For example, if the bundle 0 (30-1) is assigned to computer 1 (1-21) with exclusive writing privilege, only computer 1 (1-21) exclusively save data on the bundle 0 (30-1) and all other computers 2 to k (1-22, 1-25) can read the saved data, enabling all the computers 1 to k (1-21, 1-22, 1-25) to share the data saved by computer 1 (1-21).

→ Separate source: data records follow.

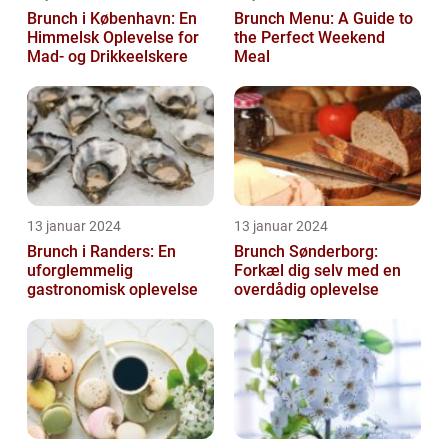
Brunch i København: En
Brunch Menu: A Guide to
Himmelsk Oplevelse for
the Perfect Weekend
Mad- og Drikkeelskere
Meal
13 januar 2024
13 januar 2024
Brunch i Randers: En
Brunch Sønderborg:
uforglemmelig
Forkæl dig selv med en
gastronomisk oplevelse
overdådig oplevelse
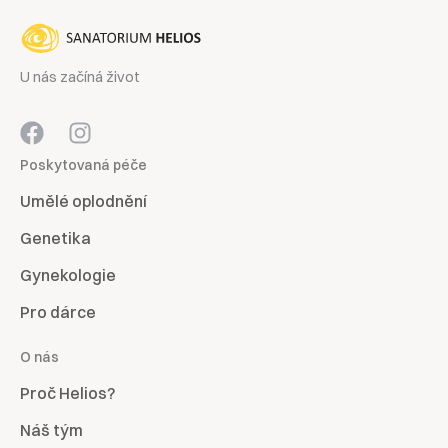
U nás začíná život
Poskytovaná péče
Umělé oplodnění
Genetika
Gynekologie
Pro dárce
O nás
Proč Helios?
Náš tým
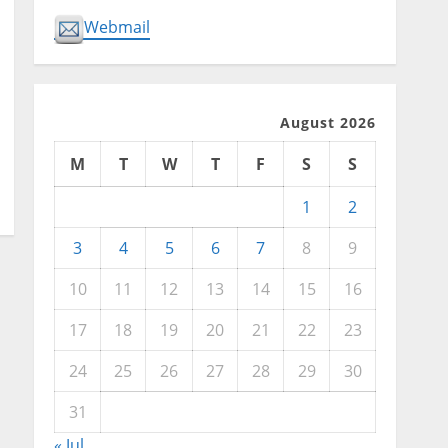
Webmail
August 2026
M
T
W
T
F
S
S
1
2
3
4
5
6
7
8
9
10
11
12
13
14
15
16
17
18
19
20
21
22
23
24
25
26
27
28
29
30
31
« Jul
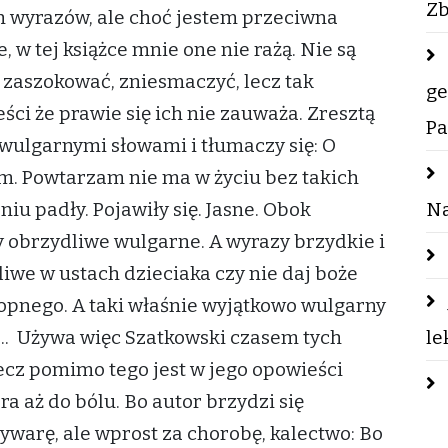
Zb
 wyrazów, ale choć jestem przeciwna
w tej książce mnie one nie rażą. Nie są
 zaszokować, zniesmaczyć, lecz tak
ge
ści że prawie się ich nie zauważa. Zresztą
Pa
wulgarnymi słowami i tłumaczy się: O
em. Powtarzam nie ma w życiu bez takich
iu padły. Pojawiły się. Jasne. Obok
Na
 obrzydliwe wulgarne. A wyrazy brzydkie i
iwe w ustach dzieciaka czy nie daj boże
opnego. A taki właśnie wyjątkowo wulgarny
.... Używa więc Szatkowski czasem tych
le
ecz pomimo tego jest w jego opowieści
ra aż do bólu. Bo autor brzydzi się
ywarę, ale wprost za chorobę, kalectwo: Bo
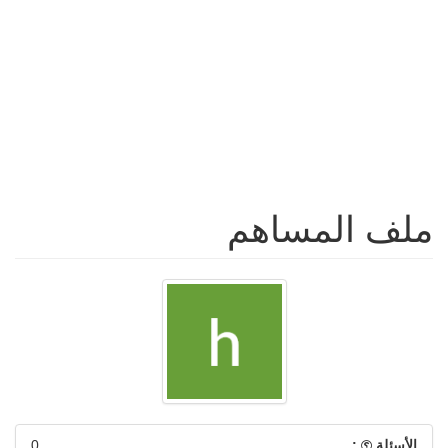
ملف المساهم
الأسئلة
:
0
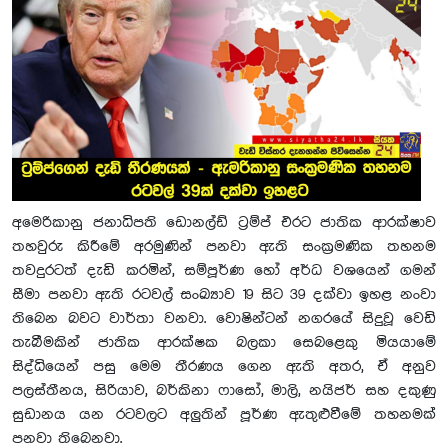
අමෙරිකානු ජනාධිපති ඩොනල්ඩ් ට්‍රම්ප් එරට ජාතික ආරක්ෂාව
තහවුරු කිරීමේ අරමුණින් පනවා ඇති සංක්‍රමණික තහනම
තවදුරටත් දැඩි කරමින්, සම්පූර්ණ හෝ අර්ධ වශයෙන් ගමන්
සීමා පනවා ඇති රටවල් සංඛ්‍යාව 19 සිට 39 දක්වා ඉහළ නංවා
තිබෙන බවට වාර්තා වනවා. වොෂින්ටන් නගරයේ සිදුවූ වෙඩි
තැබීමකින් ජාතික ආරක්ෂක බලකා සෙබළෙකු මියයාමේ
සිද්ධියෙන් පසු මෙම තීරණය ගෙන ඇති අතර, ඒ අනුව
පලස්තීනය, සිරියාව, බර්කිනා ෆාසෝ, මාලි, නයිජර් සහ දකුණු
සුඩානය යන රටවලට අලුතින් පූර්ණ ඇතුළුවීමේ තහනමක්
පනවා තිබෙනවා.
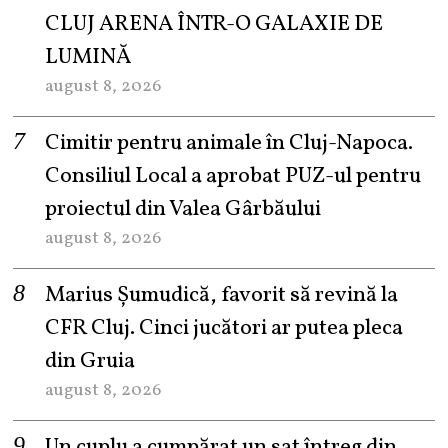
CLUJ ARENA ÎNTR-O GALAXIE DE
LUMINĂ
august 8, 2026
Cimitir pentru animale în Cluj-Napoca.
Consiliul Local a aprobat PUZ-ul pentru
proiectul din Valea Gârbăului
august 8, 2026
Marius Șumudică, favorit să revină la
CFR Cluj. Cinci jucători ar putea pleca
din Gruia
august 8, 2026
Un cuplu a cumpărat un sat întreg din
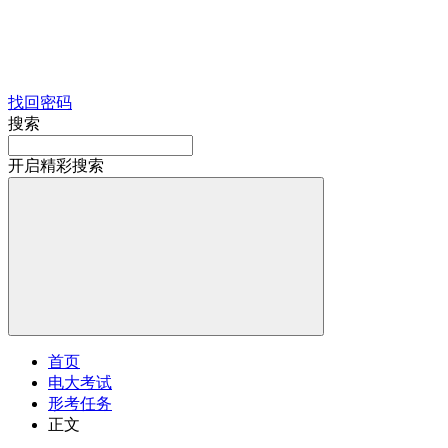
找回密码
搜索
开启精彩搜索
首页
电大考试
形考任务
正文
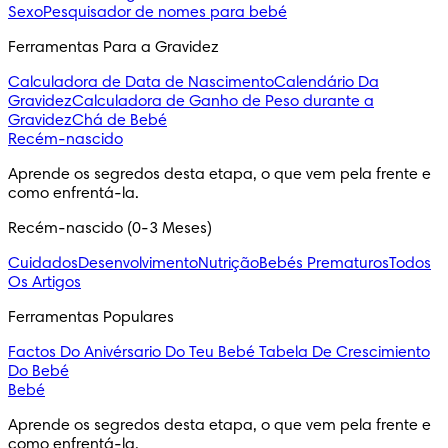
Sexo
Pesquisador de nomes para bebé
Ferramentas Para a Gravidez
Calculadora de Data de Nascimento
Calendário Da
Gravidez
Calculadora de Ganho de Peso durante a
Gravidez
Chá de Bebé
Recém-nascido
Aprende os segredos desta etapa, o que vem pela frente e 
como enfrentá-la.
Recém-nascido (0-3 Meses)
Cuidados
Desenvolvimento
Nutrição
Bebés Prematuros
Todos
Os Artigos
Ferramentas Populares
Factos Do Anivérsario Do Teu Bebé
Tabela De Crescimiento
Do Bebé
Bebé
Aprende os segredos desta etapa, o que vem pela frente e 
como enfrentá-la.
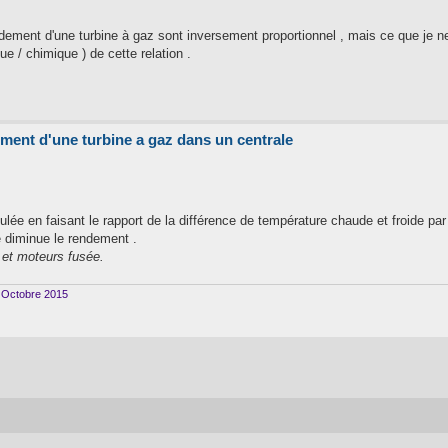
ndement d'une turbine à gaz sont inversement proportionnel , mais ce que je n
e / chimique ) de cette relation .
ement d'une turbine a gaz dans un centrale
ée en faisant le rapport de la différence de température chaude et froide par
e diminue le rendement .
s et moteurs fusée.
s Octobre 2015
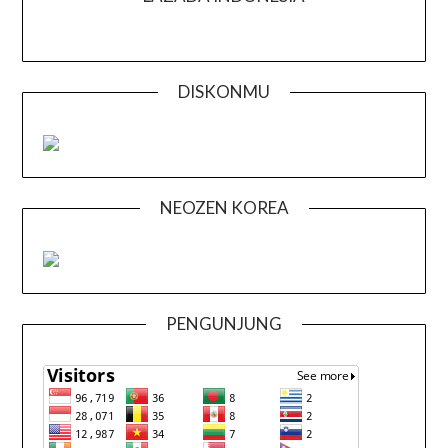
DISKONMU
NEOZEN KOREA
PENGUNJUNG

Below is an example program snippet that illustrates a case of saving data on an allocated bundle. In the program below, it is assumed that the name of partition (7-1) is /dev/sda. In addition, it is also assumed that bundle 0 (30-1) consists of 50 consecutive sectors that start from byte number 0 of the disk (7-1).

#define SECTOR_SIZE 512

int size = 4000;

char *buf[size];

int offset = SECTOR_SIZE * 10;

memset(buf, '0', size);

(1)int fd = open("/dev/sda", O_RDWR);

(2)lseek(fd, offset, SEEK_SET);

(3)write(fd, buf, size);

(4)lseek(fd, offset, SEEK_SET);

(5)read(fd, buf, size);

In line (1) of the above program, the name of the whole disk partition, /dev/sda, is passed to open system call as the first argument. Operating system treats not only the file created through the file system but also the storage device itself as a file, i.e., a device file. Operating system allows to use conventional system calls, including write and read system calls on the device file by treating it the same as a file created through the local file system. lseek() of program line (2) is a system call that repositions file offset to read or write the opened file, and the second argument of lseek()is set as the starting point of the input and output operation of the file. In the above example program, the value of the offset is 512 * 10 bytes, or 5120 bytes. SEEK_SET is the whence value that specifies the offset points not to a relative value but rather to an absolute byte address location that starts from the very beginning of disk partition (7-1). Therefore, line (3) is commanding 4,000 bytes of data on the array buf to be saved starting from the 11th sector of the disk partition (7-1). Program line (5) is to read the 4,000 byes of data that was written in line (3). In order to read the data saved starting at byte address 5210 that was written in line (3), lseek system call is invoked in line (4) to turn the offset back to the location where the 4,000 bytes of data saved by program line (3) starts; then read system call in program line (5) is invoked to read 4,000 bytes of data that had been written in line (3) beginning on byte 5210 of the disk partition (7-1).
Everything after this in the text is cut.